**EXERCISE REQUIREMENTS**:
Show every line from the data below that includes "دندانپزشکی".

**THE DATA**:

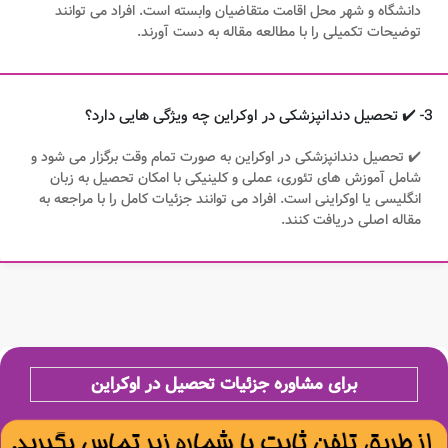
دانشگاه و شهر محل اقامت متقاضیان وابسته است. افراد می توانند
توضیحات تکمیلی را با مطالعه مقاله به دست آورند.
3- ✔️ تحصیل دندانپزشکی در اوکراین چه ویژگی هایی دارد؟
✔️ تحصیل دندانپزشکی در اوکراین به صورت تمام وقت برگزار می شود و
شامل آموزش های تئوری، عملی و کلینیکی با امکان تحصیل به زبان
انگلیسی یا اوکراینی است. افراد می توانند جزئیات کامل را با مراجعه به
مقاله اصلی دریافت کنند.
برای مشاوره جزئیات تحصیل در اوکراین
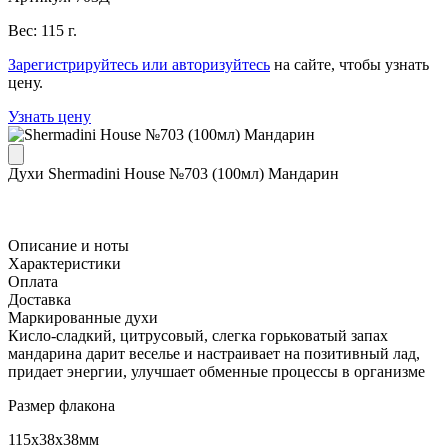
Вес: 115 г.
Зарегистрируйтесь или авторизуйтесь
на сайте, чтобы узнать
цену.
Узнать цену
Духи Shermadini House №703 (100мл) Мандарин
Описание и ноты
Характеристики
Оплата
Доставка
Маркированные духи
Кисло-сладкий, цитрусовый, слегка горьковатый запах
мандарина дарит веселье и настраивает на позитивный лад,
придает энергии, улучшает обменные процессы в организме
Размер флакона
115x38x38мм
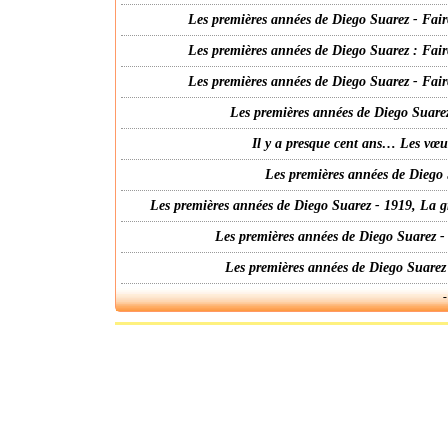
Les premières années de Diego Suarez - Fair
Les premières années de Diego Suarez : Fair
Les premières années de Diego Suarez - Fair
Les premières années de Diego Suarez
Il y a presque cent ans… Les vœ
Les premières années de Diego 
Les premières années de Diego Suarez - 1919, La g
Les premières années de Diego Suarez -
Les premières années de Diego Suarez
-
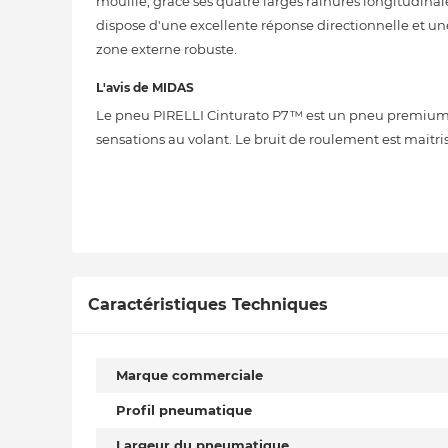
mouillé, grâce ses quatre larges rainures longitudinale
dispose d'une excellente réponse directionnelle et un
zone externe robuste.
L'avis de MIDAS
Le pneu PIRELLI Cinturato P7™ est un pneu premium,
sensations au volant. Le bruit de roulement est maitri
Caractéristiques Techniques
Marque commerciale
Profil pneumatique
Largeur du pneumatique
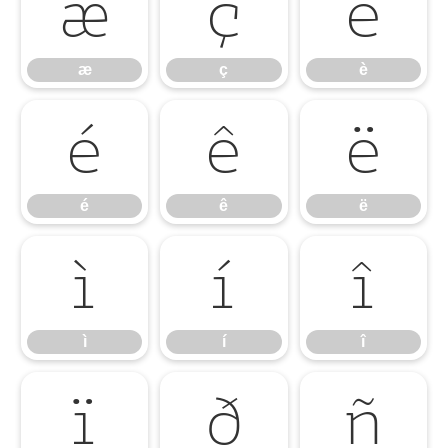
æ
ç
è
æ
ç
è
é
ê
ë
é
ê
ë
ì
í
î
ì
í
î
ï
ð
ñ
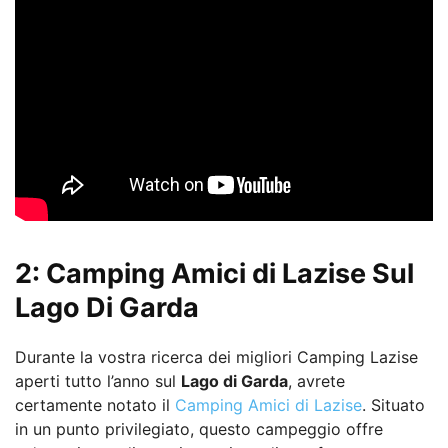
2: Camping Amici di Lazise Sul
Lago Di Garda
Durante la vostra ricerca dei migliori Camping Lazise
aperti tutto l’anno sul
Lago di Garda
, avrete
certamente notato il
Camping Amici di Lazise
. Situato
in un punto privilegiato, questo campeggio offre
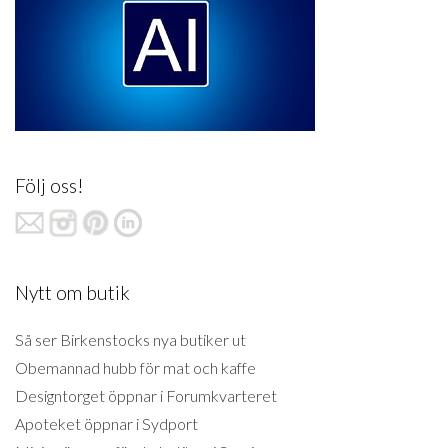
Följ oss!
Nytt om butik
Så ser Birkenstocks nya butiker ut
Obemannad hubb för mat och kaffe
Designtorget öppnar i Forumkvarteret
Apoteket öppnar i Sydport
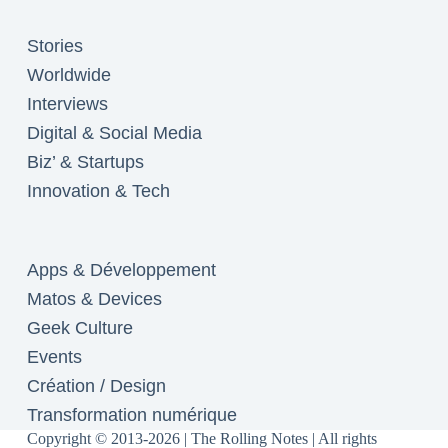
Stories
Worldwide
Interviews
Digital & Social Media
Biz’ & Startups
Innovation & Tech
Apps & Développement
Matos & Devices
Geek Culture
Events
Création / Design
Transformation numérique
Copyright © 2013-2026 | The Rolling Notes | All rights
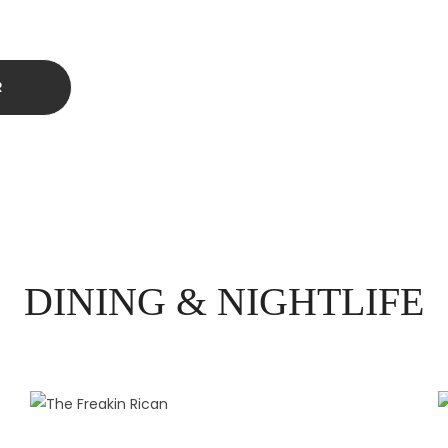
DINING & NIGHTLIFE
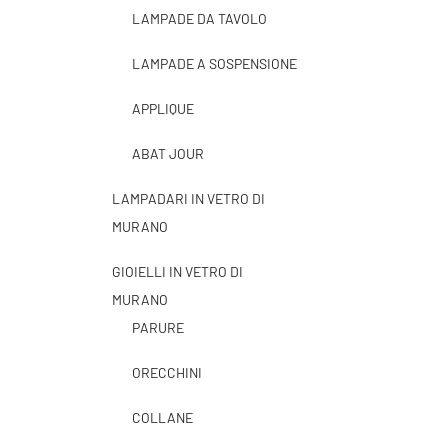
LAMPADE DA TAVOLO
LAMPADE A SOSPENSIONE
APPLIQUE
ABAT JOUR
LAMPADARI IN VETRO DI
MURANO
GIOIELLI IN VETRO DI
MURANO
PARURE
ORECCHINI
COLLANE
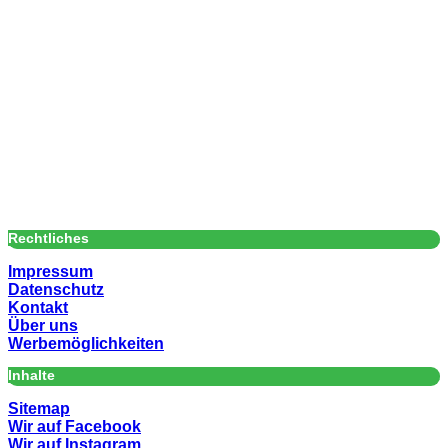
Rechtliches
Impressum
Datenschutz
Kontakt
Über uns
Werbemöglichkeiten
Inhalte
Sitemap
Wir auf Facebook
Wir auf Instagram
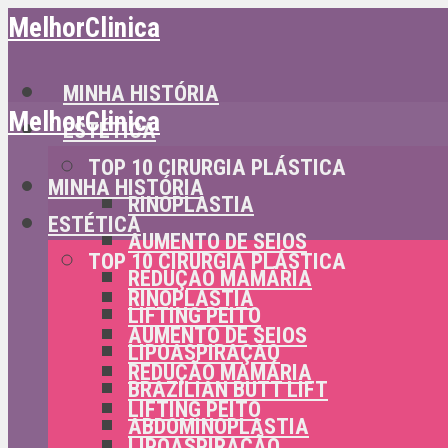
MelhorClinica
MINHA HISTÓRIA
MelhorClinica
ESTÉTICA
TOP 10 CIRURGIA PLÁSTICA
MINHA HISTÓRIA
RINOPLASTIA
ESTÉTICA
AUMENTO DE SEIOS
TOP 10 CIRURGIA PLÁSTICA
REDUÇÃO MAMÁRIA
RINOPLASTIA
LIFTING PEITO
AUMENTO DE SEIOS
LIPOASPIRAÇÃO
REDUÇÃO MAMÁRIA
BRAZILIAN BUTT LIFT
LIFTING PEITO
ABDOMINOPLASTIA
LIPOASPIRAÇÃO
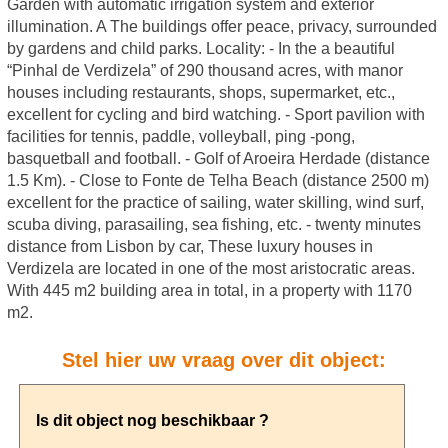
Garden with automatic irrigation system and exterior
illumination. A The buildings offer peace, privacy, surrounded
by gardens and child parks. Locality: - In the a beautiful
“Pinhal de Verdizela” of 290 thousand acres, with manor
houses including restaurants, shops, supermarket, etc.,
excellent for cycling and bird watching. - Sport pavilion with
facilities for tennis, paddle, volleyball, ping -pong,
basquetball and football. - Golf of Aroeira Herdade (distance
1.5 Km). - Close to Fonte de Telha Beach (distance 2500 m)
excellent for the practice of sailing, water skilling, wind surf,
scuba diving, parasailing, sea fishing, etc. - twenty minutes
distance from Lisbon by car, These luxury houses in
Verdizela are located in one of the most aristocratic areas.
With 445 m2 building area in total, in a property with 1170
m2.
Stel hier uw vraag over dit object:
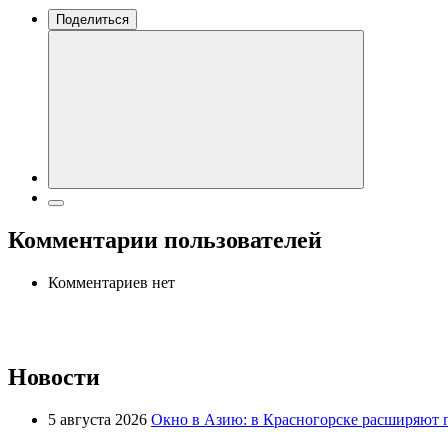
Поделиться
Комментарии пользователей
Комментариев нет
Новости
5 августа 2026
Окно в Азию: в Красногорске расширяют 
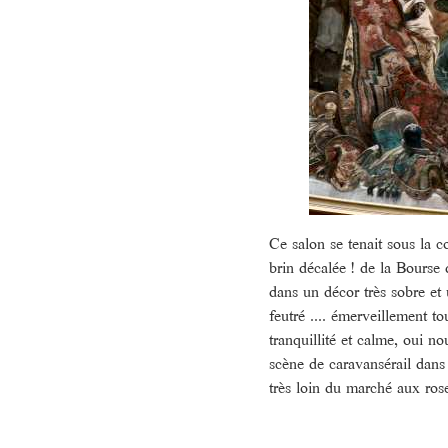
Ce salon se tenait sous la c
brin décalée ! de la Bourse
dans un décor très sobre et
feutré .... émerveillement t
tranquillité et calme, oui no
scène de caravansérail dans u
très loin du marché aux ro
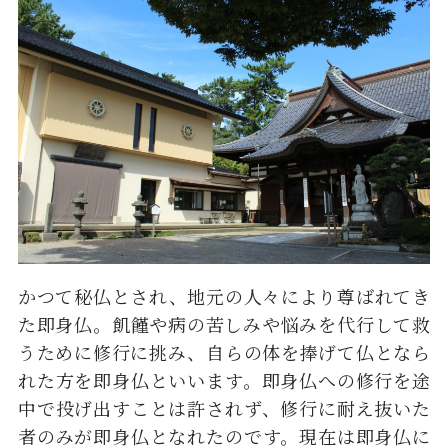
かつて秘仏とされ、地元の人々により尊ばれてき
た即身仏。飢饉や病の苦しみや悩みを代行して救
うために修行に挑み、自らの体を捧げて仏となら
れた方を即身仏といいます。即身仏への修行を途
中で投げ出すことは許されず、修行に耐え抜いた
者のみが即身仏となれたのです。現在は即身仏に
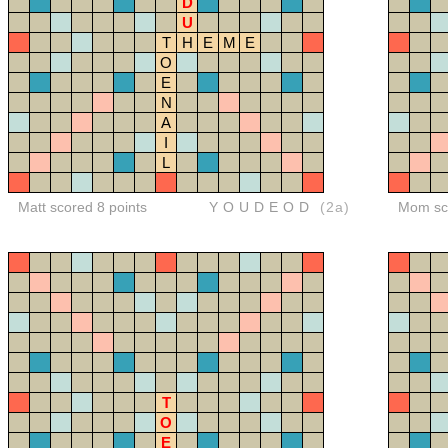
D
U
T
H
E
M
E
O
E
N
A
I
L
Matt scored 8 points
YOUDEOD
(2a)
Mom sco
T
O
E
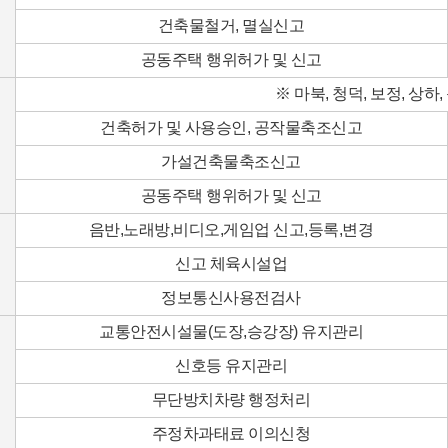
건축물철거, 멸실신고
공동주택 행위허가 및 신고
※ 마북, 청덕, 보정, 상하,
건축허가 및 사용승인, 공작물축조신고
가설건축물축조신고
공동주택 행위허가 및 신고
음반,노래방,비디오,게임업 신고,등록,변경
신고 체육시설업
정보통신사용전검사
교통안전시설물(도장,승강장) 유지관리
신호등 유지관리
무단방치차량 행정처리
주정차과태료 이의신청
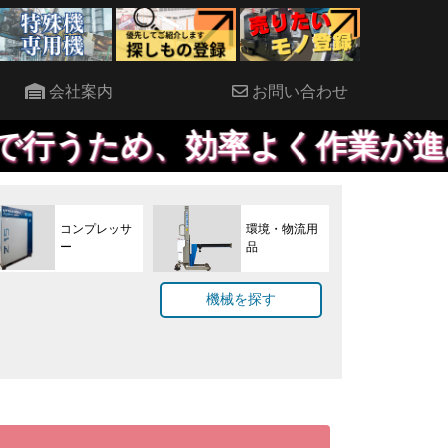
会社案内
お問い合わせ
効率よく作業が進めることがで
コンプレッサ
環境・物流用
ー
品
機械を探す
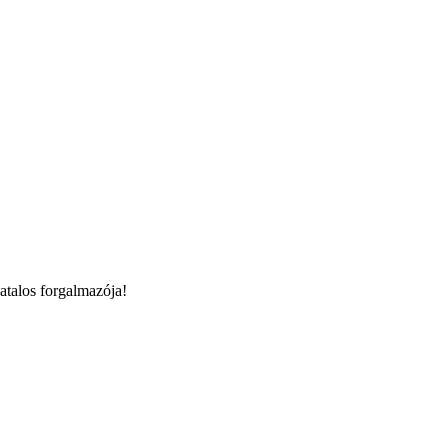
talos forgalmazója!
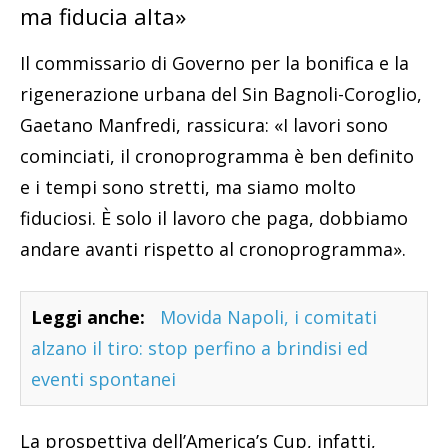
ma fiducia alta»
Il commissario di Governo per la bonifica e la
rigenerazione urbana del Sin Bagnoli-Coroglio,
Gaetano Manfredi, rassicura: «I lavori sono
cominciati, il cronoprogramma è ben definito
e i tempi sono stretti, ma siamo molto
fiduciosi. È solo il lavoro che paga, dobbiamo
andare avanti rispetto al cronoprogramma».
Leggi anche:
Movida Napoli, i comitati
alzano il tiro: stop perfino a brindisi ed
eventi spontanei
La prospettiva dell’America’s Cup, infatti,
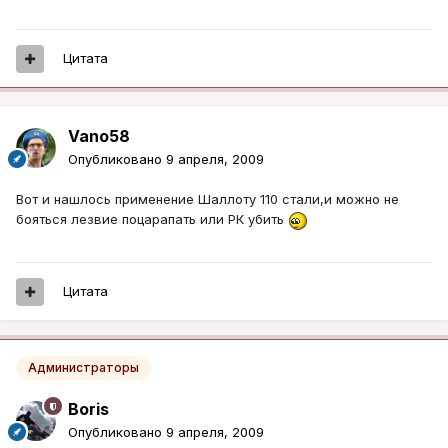
Цитата
Vano58
Опубликовано
9 апреля, 2009
Вот и нашлось применение Шаллоту 110 стали,и можно не
бояться лезвие поцарапать или РК убить
Цитата
Администраторы
Boris
Опубликовано
9 апреля, 2009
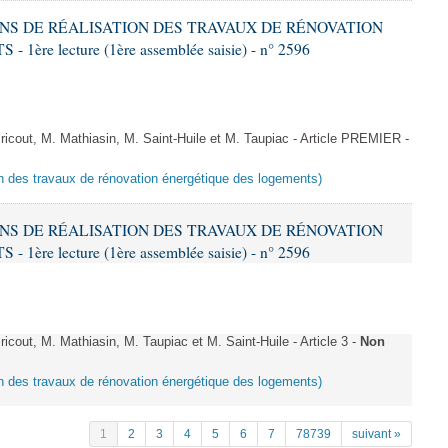
IONS DE RÉALISATION DES TRAVAUX DE RÉNOVATION
e lecture (1ère assemblée saisie) - n° 2596
cout, M. Mathiasin, M. Saint-Huile et M. Taupiac - Article PREMIER -
ion des travaux de rénovation énergétique des logements)
IONS DE RÉALISATION DES TRAVAUX DE RÉNOVATION
e lecture (1ère assemblée saisie) - n° 2596
out, M. Mathiasin, M. Taupiac et M. Saint-Huile - Article 3 -
Non
ion des travaux de rénovation énergétique des logements)
1
2
3
4
5
6
7
78739
suivant »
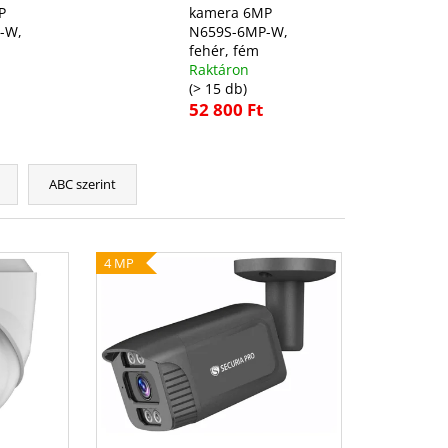
P
kamera 6MP
-W,
N659S-6MP-W,
fehér, fém
Raktáron
(> 15 db)
52 800 Ft
ABC szerint
4 MP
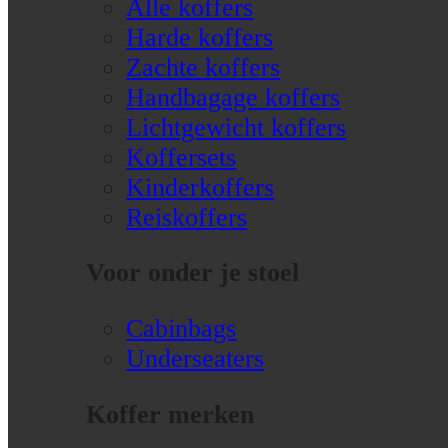
Alle koffers
Harde koffers
Zachte koffers
Handbagage koffers
Lichtgewicht koffers
Koffersets
Kinderkoffers
Reiskoffers
Voor onder je stoel
Cabinbags
Underseaters
Koffer merken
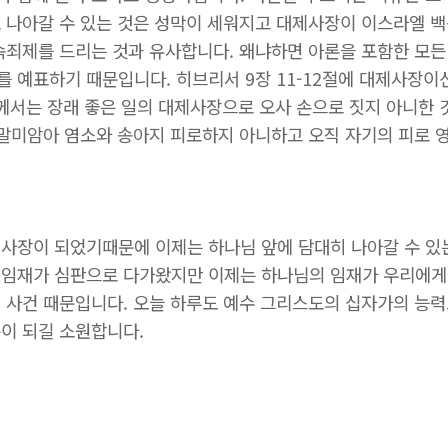
 나아갈 수 있는 것은 성막이 세워지고 대제사장이 이스라엘 백
속죄제를 드리는 것과 유사합니다. 왜냐하면 아론을 포함한 모
 예표하기 때문입니다. 히브리서 9장 11-12절에 대제사장이
께서는 장래 좋은 일의 대제사장으로 오사 손으로 짓지 아니한 것
 말미암아 염소와 송아지 피로하지 아니하고 오직 자기의 피로 
사장이 되었기때문에 이제는 하나님 앞에 담대히 나아갈 수 있
임재가 심판으로 다가왔지만 이제는 하나님의 임재가 우리에게
 사건 때문입니다. 오늘 하루도 예수 그리스도의 십자가의 능
이 되길 소원합니다.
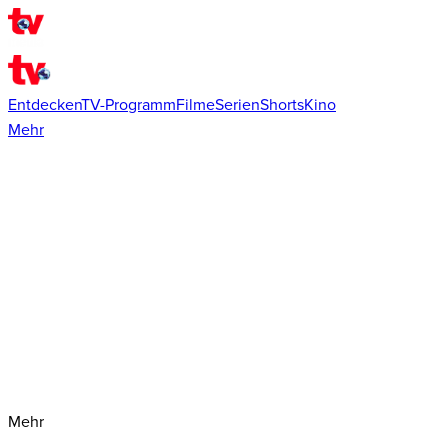
Entdecken
TV-Programm
Filme
Serien
Shorts
Kino
Mehr
Mehr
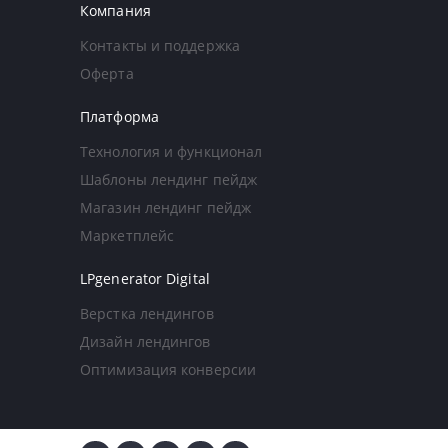
Компания
Контакты и поддержка
Оферта
Платформа
Технология и функционал
Шаблоны лендинг пейдж
Магазин лендинг пейдж
Маркетплейс
LPgenerator Digital
Верстка лендингов
Дизайн лендингов
Оптимизация конверсии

**TASK ANSWER**:
3- ✔️ تحصیل دندانپزشکی در اوکراین چه ویژگی هایی دارد؟
✔️ تحصیل دندانپزشکی در اوکراین به صورت تمام وقت برگزار می شود و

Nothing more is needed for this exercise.